Information supplied Start Marker

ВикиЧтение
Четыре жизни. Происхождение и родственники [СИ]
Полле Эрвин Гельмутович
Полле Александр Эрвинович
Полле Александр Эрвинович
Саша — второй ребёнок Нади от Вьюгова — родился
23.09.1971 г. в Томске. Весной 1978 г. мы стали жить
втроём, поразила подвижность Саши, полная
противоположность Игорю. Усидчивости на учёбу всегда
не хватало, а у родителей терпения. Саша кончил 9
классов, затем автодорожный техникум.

Information supplied End Marker
Information supplied Start Marker

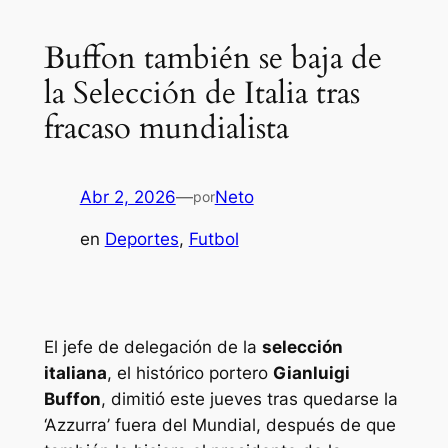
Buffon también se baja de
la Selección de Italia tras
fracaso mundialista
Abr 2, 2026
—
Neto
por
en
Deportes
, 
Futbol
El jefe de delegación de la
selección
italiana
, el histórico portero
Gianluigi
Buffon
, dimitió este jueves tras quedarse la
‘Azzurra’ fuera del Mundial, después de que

Information supplied End Marker

## What to do
Lines above that have "Саша": copy each of them.

## Solution to this exercise
Саша — второй ребёнок Нади от Вьюгова — родился
не хватало, а у родителей терпения. Саша кончил 9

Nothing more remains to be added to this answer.